▸ TASK DETAILS
In the records that follow, find the line containing "Pack of 1000 –" and the line containing "LAOSHAN CAMPUS: NO. 238, SONGLING ROAD, LAO", then transcribe both and every line between them exactly, omitting pictures.

▸ STORED DATA
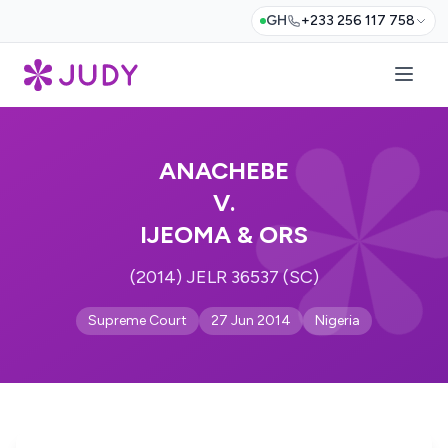
GH
+233 256 117 758
ANACHEBE
V.
IJEOMA & ORS
(2014) JELR 36537 (SC)
Supreme Court
27 Jun 2014
Nigeria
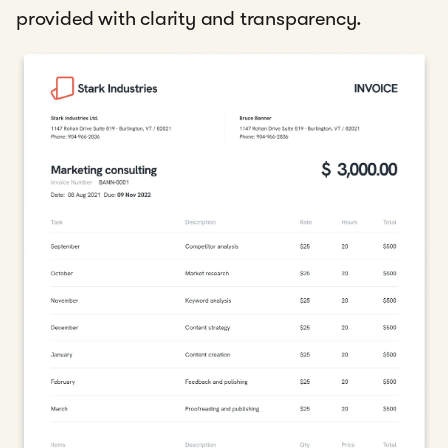
provided with clarity and transparency.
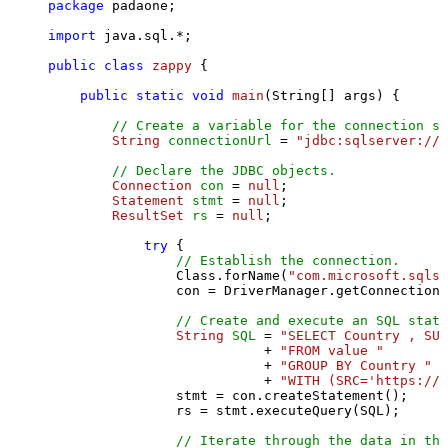
package
 padaone;

import
 java.sql.*;

public
class
zappy
 {

public
static
void
main
(String[] args)
 {

// Create a variable for the connection st
String
connectionUrl
=
"jdbc:sqlserver://l
// Declare the JDBC objects.
Connection
con
=
null
;

Statement
stmt
=
null
;

ResultSet
rs
=
null
;

try
 {

// Establish the connection.
                Class.forName(
"com.microsoft.sqlse
                con = DriverManager.getConnection(
// Create and execute an SQL state
String
SQL
=
"SELECT Country , SUM
                           + 
"FROM value "
                           + 
"GROUP BY Country "
                           + 
"WITH (SRC='https://s
                stmt = con.createStatement();

                rs = stmt.executeQuery(SQL);

// Iterate through the data in the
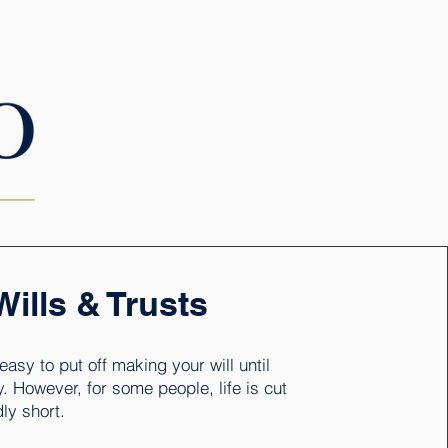
CONTACT
Wills & Trusts
o easy to put off making your will until
. However, for some people, life is cut
ly short.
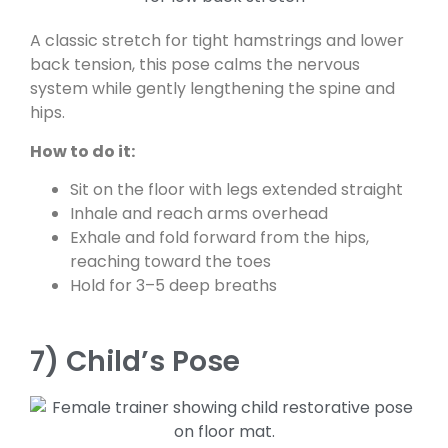
A classic stretch for tight hamstrings and lower
back tension, this pose calms the nervous
system while gently lengthening the spine and
hips.
How to do it:
Sit on the floor with legs extended straight
Inhale and reach arms overhead
Exhale and fold forward from the hips,
reaching toward the toes
Hold for 3–5 deep breaths
7) Child’s Pose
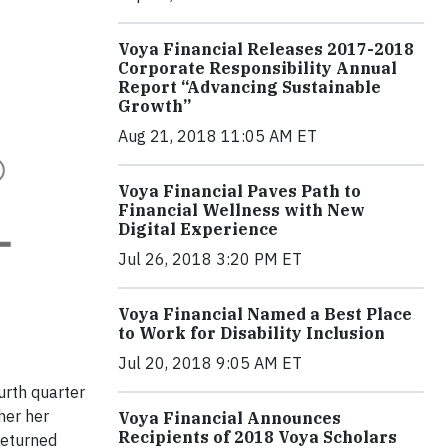
Voya Financial Releases 2017-2018
Corporate Responsibility Annual
Report “Advancing Sustainable
Growth”
Aug 21, 2018 11:05 AM ET
Voya Financial Paves Path to
Financial Wellness with New
Digital Experience
Jul 26, 2018 3:20 PM ET
Voya Financial Named a Best Place
to Work for Disability Inclusion
Jul 20, 2018 9:05 AM ET
urth quarter
her her
Voya Financial Announces
Recipients of 2018 Voya Scholars
returned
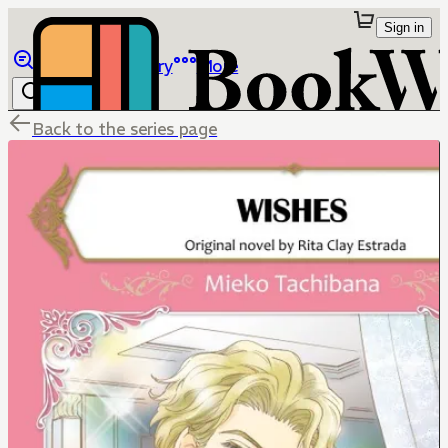
Sign in
Browse
Library
More
Back to the series page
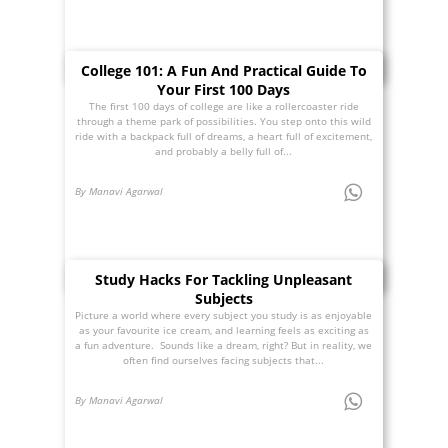
College 101: A Fun And Practical Guide To
Your First 100 Days
The first 100 days of college are like a rollercoaster ride
through a theme park of possibilities. You step onto this wild
ride with a backpack full of dreams, a heart full of excitement,
and probably a belly full of...
By Manavi Agarwal
Study Hacks For Tackling Unpleasant
Subjects
Picture a world where every subject you study is as enjoyable
as your favourite ice cream, and learning feels as exciting as
a fun adventure. Sounds like a dream, right? But in reality, we
often find ourselves facing subjects that...
By Manavi Agarwal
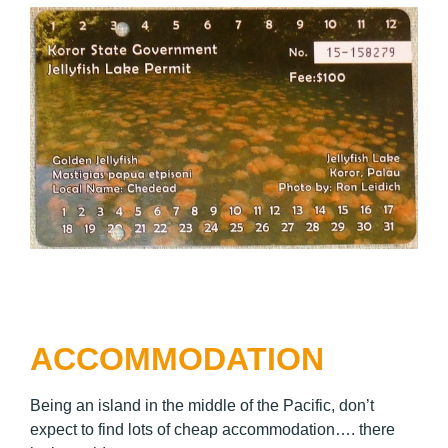
ACCOMMODATION
Being an island in the middle of the Pacific, don’t
expect to find lots of cheap accommodation…. there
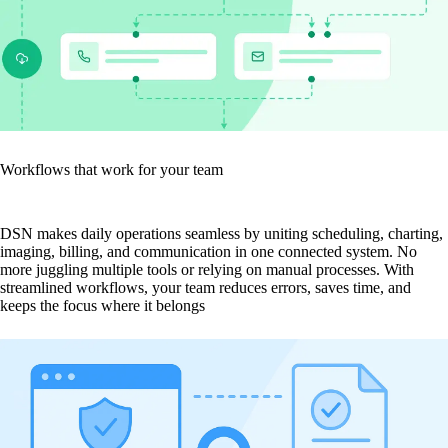
Workflows that work for your team
DSN makes daily operations seamless by uniting scheduling, charting,
imaging, billing, and communication in one connected system. No
more juggling multiple tools or relying on manual processes. With
streamlined workflows, your team reduces errors, saves time, and
keeps the focus where it belongs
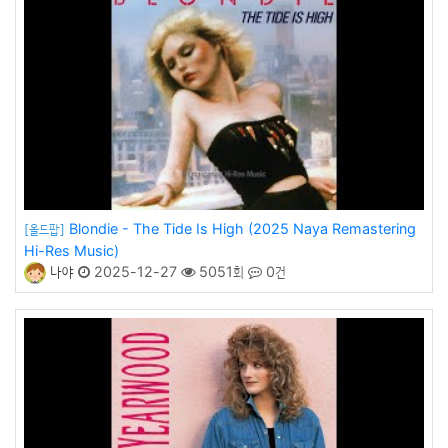
Blondie - The Tide Is High (2025 Naya Remastering
[올드팝]
Hi-Res Music)
나야
2025-12-27
5051회
0건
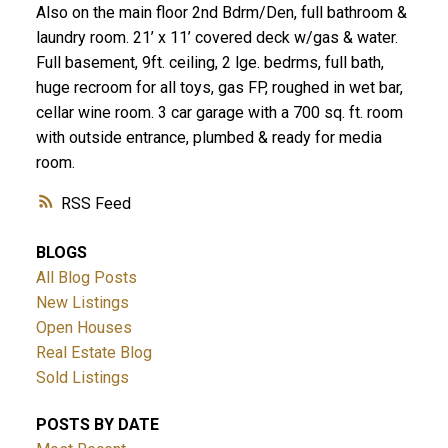
Also on the main floor 2nd Bdrm/Den, full bathroom &
laundry room. 21’ x 11’ covered deck w/gas & water.
Full basement, 9ft. ceiling, 2 lge. bedrms, full bath,
huge recroom for all toys, gas FP, roughed in wet bar,
cellar wine room. 3 car garage with a 700 sq. ft. room
with outside entrance, plumbed & ready for media
room.
RSS
BLOGS
All Blog Posts
New Listings
Open Houses
Real Estate Blog
Sold Listings
POSTS BY DATE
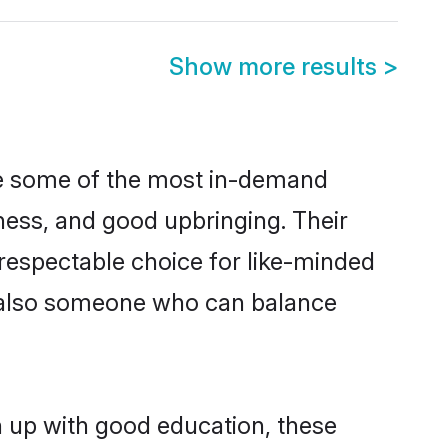
Show more results
>
re some of the most in-demand
ess, and good upbringing. Their
respectable choice for like-minded
t also someone who can balance
n up with good education, these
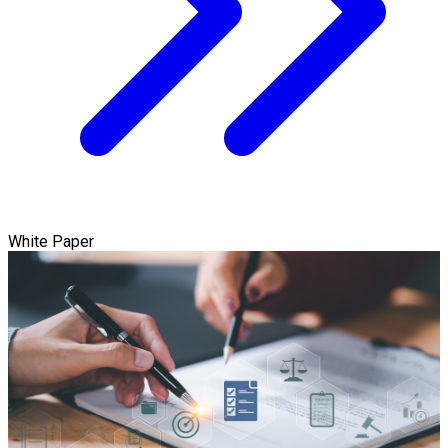
White Paper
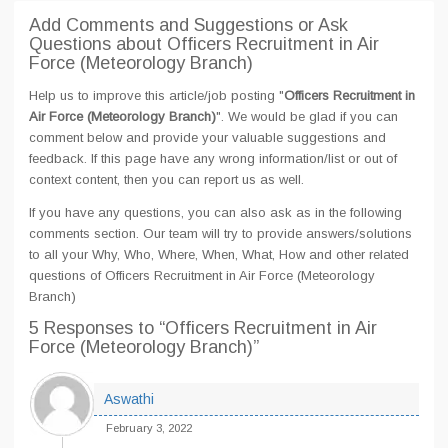
Add Comments and Suggestions or Ask
Questions about Officers Recruitment in Air
Force (Meteorology Branch)
Help us to improve this article/job posting "
Officers Recruitment in
Air Force (Meteorology Branch)
". We would be glad if you can
comment below and provide your valuable suggestions and
feedback. If this page have any wrong information/list or out of
context content, then you can report us as well.
If you have any questions, you can also ask as in the following
comments section. Our team will try to provide answers/solutions
to all your Why, Who, Where, When, What, How and other related
questions of Officers Recruitment in Air Force (Meteorology
Branch)
5 Responses
to “Officers Recruitment in Air
Force (Meteorology Branch)”
Aswathi
February 3, 2022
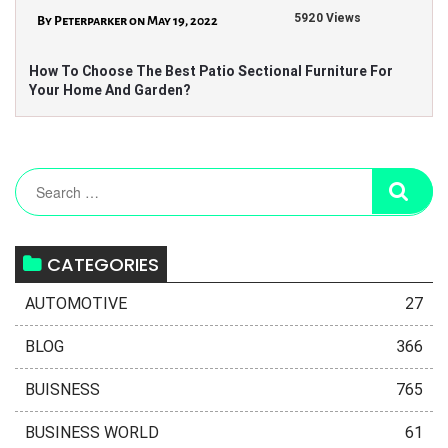
5920 Views
By Peterparker on May 19, 2022
How To Choose The Best Patio Sectional Furniture For
Your Home And Garden?
CATEGORIES
AUTOMOTIVE
27
BLOG
366
BUISNESS
765
BUSINESS WORLD
61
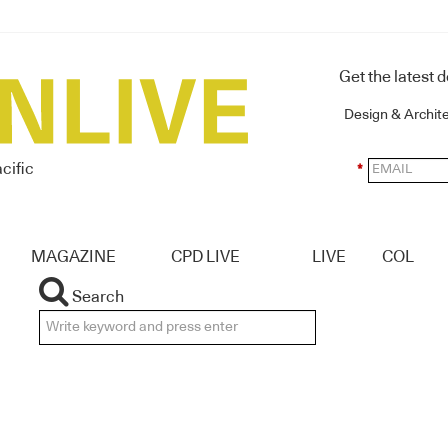
Get the latest 
Design & Archit
cific
*
MAGAZINE
CPD LIVE
LIVE
COL
Search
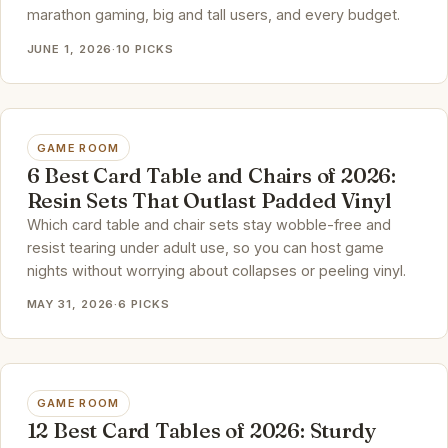
marathon gaming, big and tall users, and every budget.
JUNE 1, 2026
·
10 PICKS
GAME ROOM
6 Best Card Table and Chairs of 2026:
Resin Sets That Outlast Padded Vinyl
Which card table and chair sets stay wobble-free and
resist tearing under adult use, so you can host game
nights without worrying about collapses or peeling vinyl.
MAY 31, 2026
·
6 PICKS
GAME ROOM
12 Best Card Tables of 2026: Sturdy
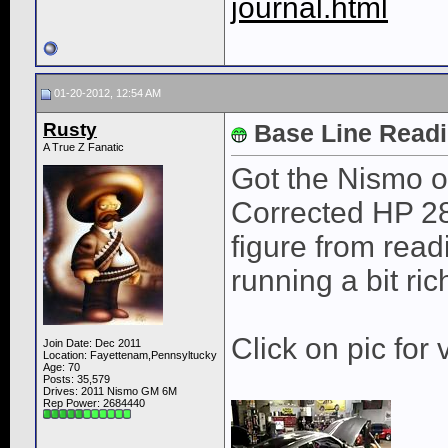
journal.html
01-20-2012, 12:54 AM
Rusty
Base Line Read
A True Z Fanatic
Got the Nismo o
Corrected HP 28
figure from read
running a bit ric
Click on pic for 
Join Date: Dec 2011
Location: Fayettenam,Pennsyltucky
Age: 70
Posts: 35,579
Drives: 2011 Nismo GM 6M
Rep Power:
2684440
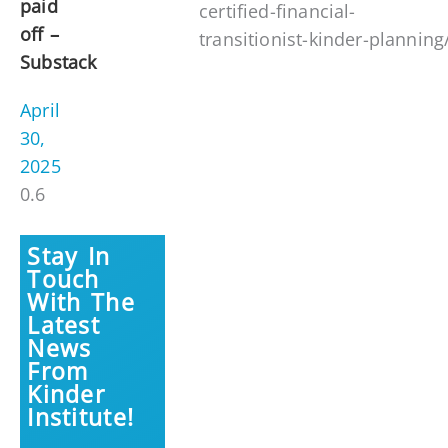
paid
certified-financial-
off –
transitionist-kinder-planning
Substack
April
30,
2025
Stay In
Touch
With The
Latest
News
From
Kinder
Institute!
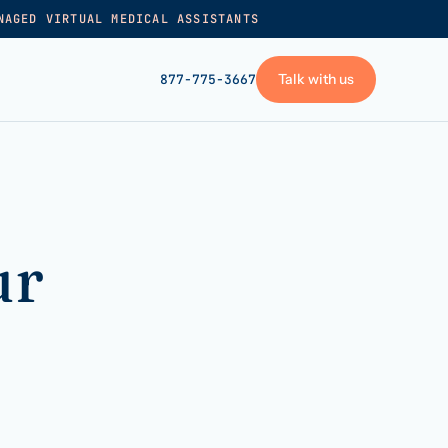
NAGED VIRTUAL MEDICAL ASSISTANTS
Talk with us
877-775-3667
GET STARTED
+
Pricing
ur
Frequently asked
→
Talk with us
+
VA skills test
Privacy policy
→
Terms of service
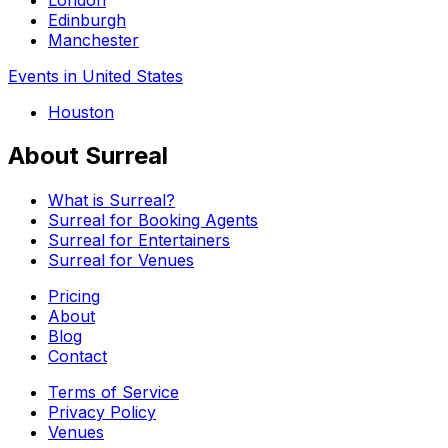
Edinburgh
Manchester
Events in United States
Houston
About Surreal
What is Surreal?
Surreal for Booking Agents
Surreal for Entertainers
Surreal for Venues
Pricing
About
Blog
Contact
Terms of Service
Privacy Policy
Venues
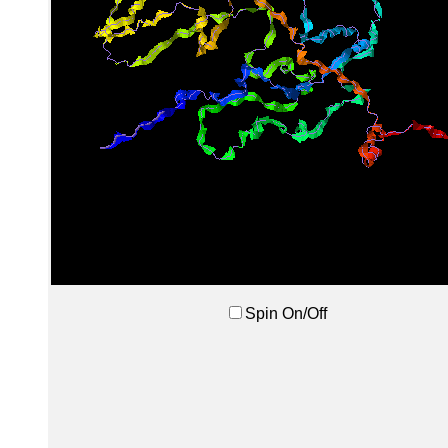
Spin On/Off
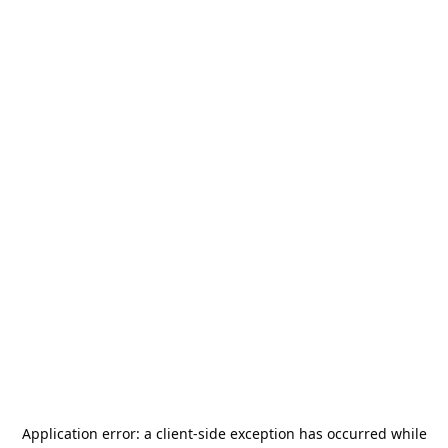
Application error: a
client
-side exception has occurred while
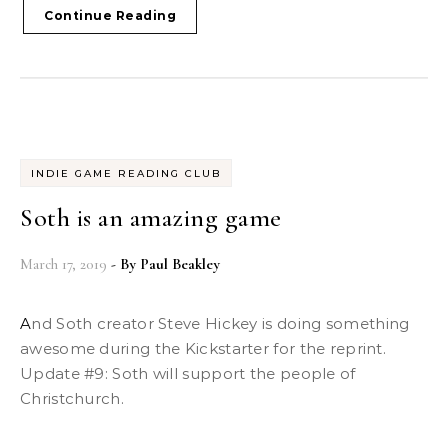
Continue Reading
INDIE GAME READING CLUB
Soth is an amazing game
March 17, 2019
- By
Paul Beakley
And Soth creator Steve Hickey is doing something
awesome during the Kickstarter for the reprint.
Update #9: Soth will support the people of
Christchurch.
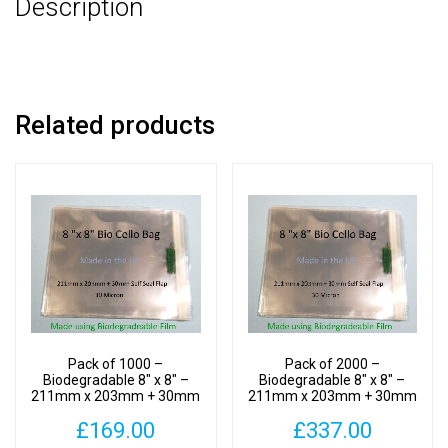
Description
30mm
Self
Seal
Flap
-
Related products
Bio
PLA
Photomount
Display
Bags
30
Micron
quantity
Pack of 1000 –
Pack of 2000 –
Biodegradable 8″ x 8″ –
Biodegradable 8″ x 8″ –
211mm x 203mm + 30mm
211mm x 203mm + 30mm
Self Seal Flap – Bio PLA
Self Seal Flap – Bio PLA
£
169.00
£
337.00
Photomount Display Bags
Photomount Display Bags
30 Micron
30 Micron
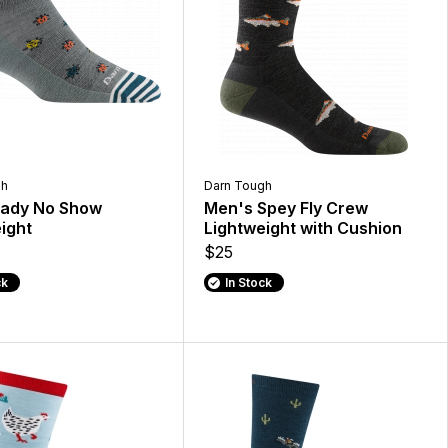
gh
Darn Tough
Lady No Show
Men's Spey Fly Crew
ight
Lightweight with Cushion
$25
ck
In Stock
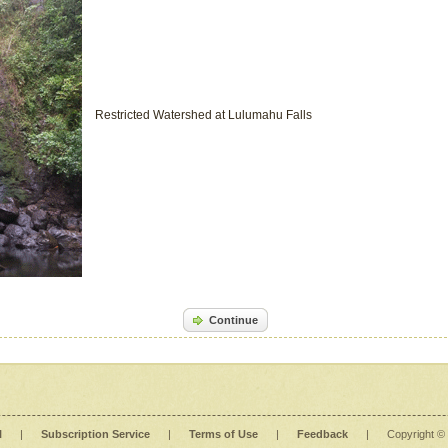
Restricted Watershed at Lulumahu Falls
Continue
l
|
Subscription Service
|
Terms of Use
|
Feedback
|
Copyright ©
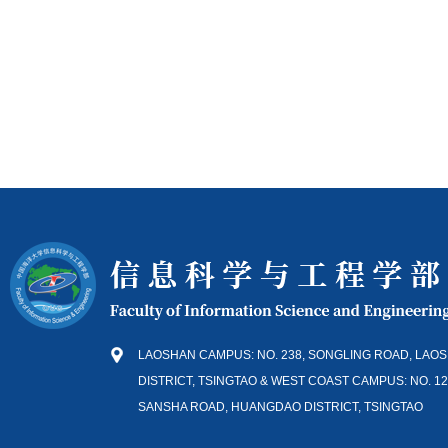
LAOSHAN CAMPUS: NO. 238, SONGLING ROAD, LAO
DISTRICT, TSINGTAO & WEST COAST CAMPUS: NO. 12
SANSHA ROAD, HUANGDAO DISTRICT, TSINGTAO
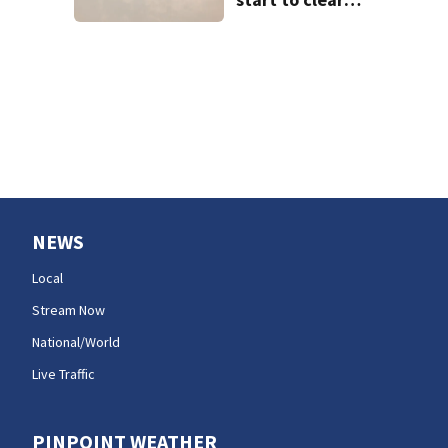
west of the
Cascades?
NEWS
Local
Stream Now
National/World
Live Traffic
PINPOINT WEATHER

▸ PROBLEM SOLUTION
Pack of 1000 –
Pack of 2000 –
Biodegradable 8″ x 8″ –
Biodegradable 8″ x 8″ –
211mm x 203mm + 30mm
211mm x 203mm + 30mm
Self Seal Flap – Bio PLA
Self Seal Flap – Bio PLA
£
169.00
£
337.00
Photomount Display Bags
Photomount Display Bags
30 Micron
30 Micron
gh
Darn Tough
Lady No Show
Men's Spey Fly Crew
ight
Lightweight with Cushion
$25
ck
In Stock
Restricted Watershed at Lulumahu Falls
Continue
l
|
Subscription Service
|
Terms of Use
|
Feedback
|
Copyright ©
LAOSHAN CAMPUS: NO. 238, SONGLING ROAD, LAO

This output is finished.